▸ Your task
After locating the line that holds "tierra cultivando viñedos", copy that line and all that follow it word for word through the end of the data, with no pictures.

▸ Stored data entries
= Beginning of Section =
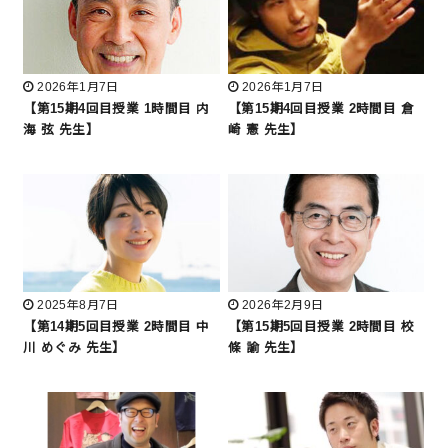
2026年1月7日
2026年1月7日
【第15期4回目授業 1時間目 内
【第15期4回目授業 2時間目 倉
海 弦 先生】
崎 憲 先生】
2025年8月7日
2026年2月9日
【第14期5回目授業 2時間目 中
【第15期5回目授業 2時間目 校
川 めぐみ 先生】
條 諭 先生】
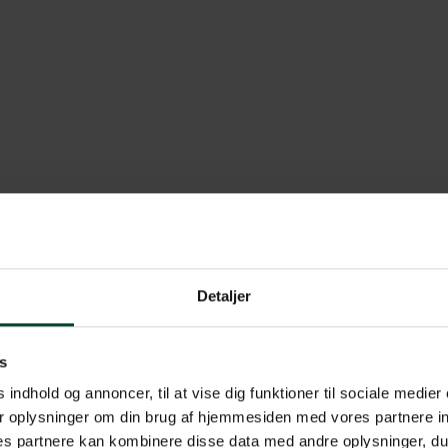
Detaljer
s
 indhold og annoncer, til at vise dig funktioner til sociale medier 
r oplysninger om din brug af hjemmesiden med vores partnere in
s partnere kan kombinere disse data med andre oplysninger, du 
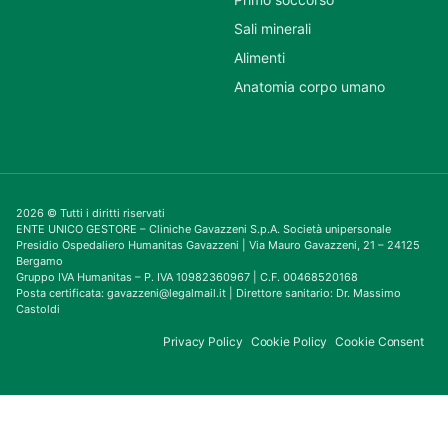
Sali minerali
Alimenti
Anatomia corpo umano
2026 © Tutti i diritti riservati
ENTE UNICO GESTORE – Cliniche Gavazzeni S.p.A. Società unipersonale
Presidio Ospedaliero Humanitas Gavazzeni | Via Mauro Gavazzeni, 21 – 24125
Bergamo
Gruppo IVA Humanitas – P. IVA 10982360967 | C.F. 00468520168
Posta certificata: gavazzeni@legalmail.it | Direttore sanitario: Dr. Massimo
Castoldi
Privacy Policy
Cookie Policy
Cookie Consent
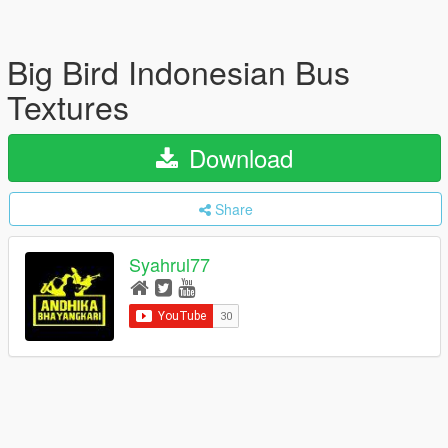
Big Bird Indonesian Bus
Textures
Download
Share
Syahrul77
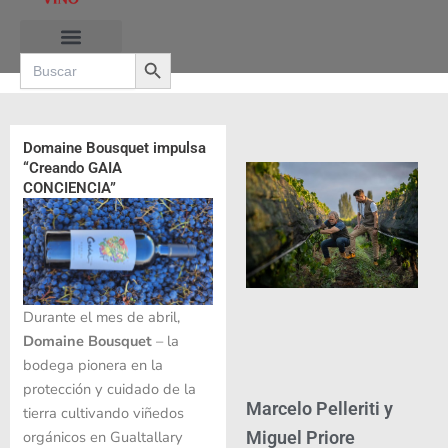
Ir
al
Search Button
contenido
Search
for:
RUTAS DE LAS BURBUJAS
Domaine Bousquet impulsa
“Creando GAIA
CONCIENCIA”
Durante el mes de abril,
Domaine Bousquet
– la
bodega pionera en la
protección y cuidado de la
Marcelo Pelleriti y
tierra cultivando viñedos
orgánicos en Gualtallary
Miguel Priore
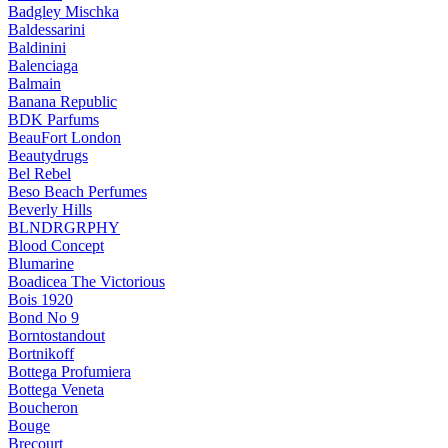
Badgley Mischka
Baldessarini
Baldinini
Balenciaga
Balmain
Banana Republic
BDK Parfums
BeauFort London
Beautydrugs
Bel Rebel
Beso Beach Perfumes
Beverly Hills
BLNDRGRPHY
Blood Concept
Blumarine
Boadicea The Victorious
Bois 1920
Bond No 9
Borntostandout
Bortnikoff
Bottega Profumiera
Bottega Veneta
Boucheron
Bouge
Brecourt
= End of Section =
▸ Reply to the exercise
tierra cultivando viñedos
orgánicos en Gualtallary
Miguel Priore
Badgley Mischka
Baldessarini
Baldinini
Balenciaga
Balmain
Banana Republic
BDK Parfums
BeauFort London
Beautydrugs
Bel Rebel
Beso Beach Perfumes
Beverly Hills
BLNDRGRPHY
Blood Concept
Blumarine
Boadicea The Victorious
Bois 1920
Bond No 9
Borntostandout
Bortnikoff
Bottega Profumiera
Bottega Veneta
Boucheron
Bouge
Brecourt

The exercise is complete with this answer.